Airbus believes ROXY could revolutionise human space exploration. Oxygen is indispensable for all human space activities, and this new ROXY production method, which directly uses moon dust, could revolutionise human activities on the lunar surface.

Jean-Marc Nasr, head of space systems at Airbus, said, "This breakthrough is a massive leap forward – taking us one step closer to the holy grail of being able to sustain long term living on the moon."

ROXY enables the design of a small, simple, compact and cost-efficient regolith to oxygen and metals conversion facility, and is therefore ideally suited to support a wide range of future exploration missions.

"ROXY is proof positive that collaboration between industry and world-leading scientists can bring huge tangible benefits that will continue to push the boundaries of future exploration," Nasr added. 

Dr.-Ing. Peter Quadbeck, group manager metal hollow spheres and open-cell structures and project manager of ROXY at Fraunhofer IFAM, expanded on the comments of Nasr, explaining, "The project has impressively shown that co-operation between research and industry can take on completely new dimensions, especially if one looks and works beyond the familiar horizon."

Not requiring additional materials or consumables from Earth – except the ROXY reactor itself – this could be the heart of an integrated value chain using additive layer manufacturing to produce a wide range of products ‘Made on the Moon’. 

Sonia de la Rosa, head of the aerospace division of Abengoa, added, "It has been a great opportunity to bring Abengoa's energy background and industrial experience to help develop clean metal production processes. It enables the development of exciting technologies for space exploration and in-situ resource utilisation; setting the ground for integration with renewable energy production options to minimise their environmental footprint and increase their efficiency."

These could include metals, alloys and oxygen. Combined with lunar ice, it would even be possible to produce rocket fuel from ROXY metal powder.

On Earth, ROXY opens a new pathway to drastically reduce the emissions of greenhouse gases that result from production of metals.

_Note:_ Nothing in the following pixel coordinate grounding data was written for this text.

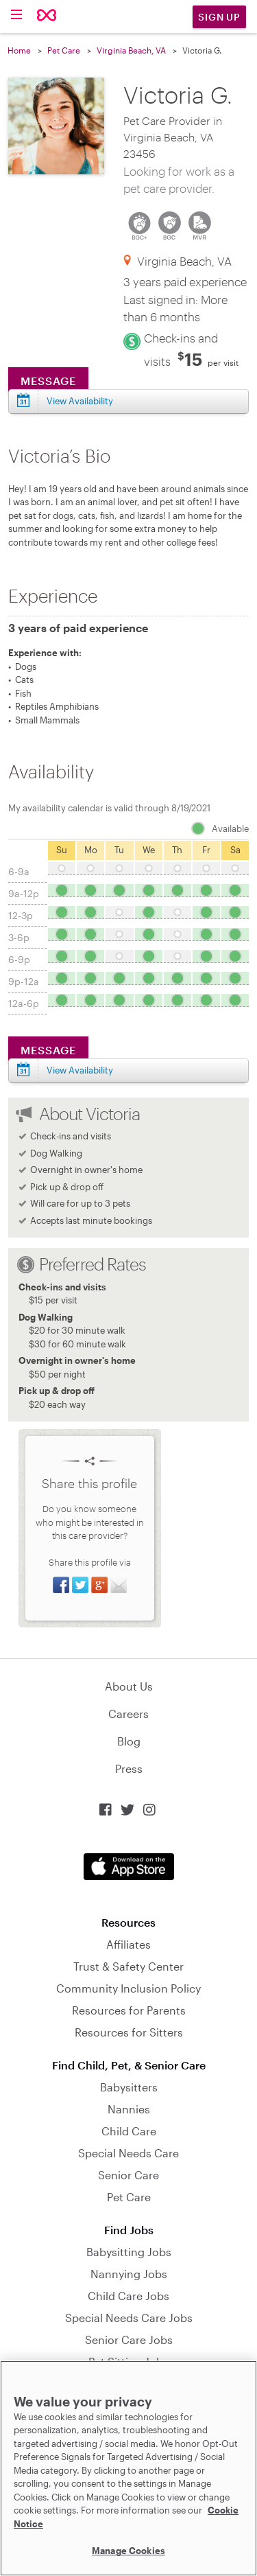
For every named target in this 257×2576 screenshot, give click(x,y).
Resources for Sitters (129, 2032)
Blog (128, 1741)
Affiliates (128, 1944)
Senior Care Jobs (129, 2339)
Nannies (129, 2108)
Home (19, 50)
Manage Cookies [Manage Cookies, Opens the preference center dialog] (128, 2550)
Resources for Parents (129, 2010)
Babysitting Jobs (128, 2251)
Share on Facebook (61, 1585)
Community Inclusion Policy (128, 1988)
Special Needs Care (128, 2152)
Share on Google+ (99, 1585)
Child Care (128, 2130)
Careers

With current technologies, global metal production causes severe environmental impacts.

Boston University Engineering Professor Uday Pal added, "It was gratifying to be part of the team that designed the inert anode and selected the materials for the reactor. I look forward to continuing work on the next generation of the ROXY reactor and contributing to designing an exciting, advanced Green process."

Steelmaking accounts for about 5 per cent of the total global CO2 emissions. Many metals are obtained with processes that emit significant amounts of the environmentally harmful perfluorocarbons (PFCs).

Since ROXY is essentially an emission-free process these environmental impacts could be reduced, providing a significant contribution to the UN sustainability goals – another example of how space technologies can improve life on Earth.